▶ What the task asks: If a line in the listing carries the word "which", return a copy of that line.

▶ Supplied data:

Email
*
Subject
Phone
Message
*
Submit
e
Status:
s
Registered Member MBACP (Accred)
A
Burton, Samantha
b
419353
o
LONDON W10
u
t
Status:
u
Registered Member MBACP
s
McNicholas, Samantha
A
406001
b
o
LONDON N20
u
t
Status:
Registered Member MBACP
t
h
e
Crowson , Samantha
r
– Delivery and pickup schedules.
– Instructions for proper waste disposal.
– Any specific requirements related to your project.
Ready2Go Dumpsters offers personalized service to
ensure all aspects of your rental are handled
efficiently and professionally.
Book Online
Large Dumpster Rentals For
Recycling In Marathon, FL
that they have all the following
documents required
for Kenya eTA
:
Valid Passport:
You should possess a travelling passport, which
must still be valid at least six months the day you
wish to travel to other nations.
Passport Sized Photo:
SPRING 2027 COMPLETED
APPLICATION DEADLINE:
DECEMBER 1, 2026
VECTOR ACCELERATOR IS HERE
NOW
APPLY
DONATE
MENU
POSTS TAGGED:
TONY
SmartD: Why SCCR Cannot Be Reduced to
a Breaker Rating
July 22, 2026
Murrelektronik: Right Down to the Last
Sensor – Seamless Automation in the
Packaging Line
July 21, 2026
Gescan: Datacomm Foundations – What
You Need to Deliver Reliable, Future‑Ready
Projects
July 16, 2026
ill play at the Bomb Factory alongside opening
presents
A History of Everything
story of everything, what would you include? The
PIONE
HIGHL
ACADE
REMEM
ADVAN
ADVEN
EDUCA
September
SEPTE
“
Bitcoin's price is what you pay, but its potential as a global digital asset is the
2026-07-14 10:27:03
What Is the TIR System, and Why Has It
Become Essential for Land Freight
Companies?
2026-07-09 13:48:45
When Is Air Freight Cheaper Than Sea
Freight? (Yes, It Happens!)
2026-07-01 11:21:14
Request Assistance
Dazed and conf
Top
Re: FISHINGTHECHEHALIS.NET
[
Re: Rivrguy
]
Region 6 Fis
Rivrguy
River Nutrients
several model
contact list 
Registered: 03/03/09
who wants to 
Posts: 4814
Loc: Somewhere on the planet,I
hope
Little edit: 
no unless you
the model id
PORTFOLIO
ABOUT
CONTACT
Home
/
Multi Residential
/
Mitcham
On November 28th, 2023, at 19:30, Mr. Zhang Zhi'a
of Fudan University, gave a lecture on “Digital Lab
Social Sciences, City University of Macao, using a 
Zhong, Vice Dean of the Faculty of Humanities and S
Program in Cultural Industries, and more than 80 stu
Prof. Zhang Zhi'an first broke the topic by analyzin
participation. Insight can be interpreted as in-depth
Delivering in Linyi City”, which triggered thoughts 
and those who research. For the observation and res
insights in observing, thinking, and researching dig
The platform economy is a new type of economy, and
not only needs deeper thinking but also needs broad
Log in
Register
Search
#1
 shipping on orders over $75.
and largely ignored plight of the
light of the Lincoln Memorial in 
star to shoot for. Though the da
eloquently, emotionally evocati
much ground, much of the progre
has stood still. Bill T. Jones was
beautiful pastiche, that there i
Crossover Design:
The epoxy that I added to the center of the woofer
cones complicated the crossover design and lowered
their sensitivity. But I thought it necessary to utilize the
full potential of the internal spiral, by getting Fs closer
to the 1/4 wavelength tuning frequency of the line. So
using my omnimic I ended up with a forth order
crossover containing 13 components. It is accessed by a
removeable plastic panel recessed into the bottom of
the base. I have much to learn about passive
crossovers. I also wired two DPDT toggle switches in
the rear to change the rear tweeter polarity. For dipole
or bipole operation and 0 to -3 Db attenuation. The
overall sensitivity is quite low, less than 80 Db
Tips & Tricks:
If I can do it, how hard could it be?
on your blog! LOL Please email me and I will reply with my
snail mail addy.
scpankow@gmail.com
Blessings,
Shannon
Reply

▶ Completed exercise:
You should possess a travelling passport, which
Delivering in Linyi City”, which triggered thoughts 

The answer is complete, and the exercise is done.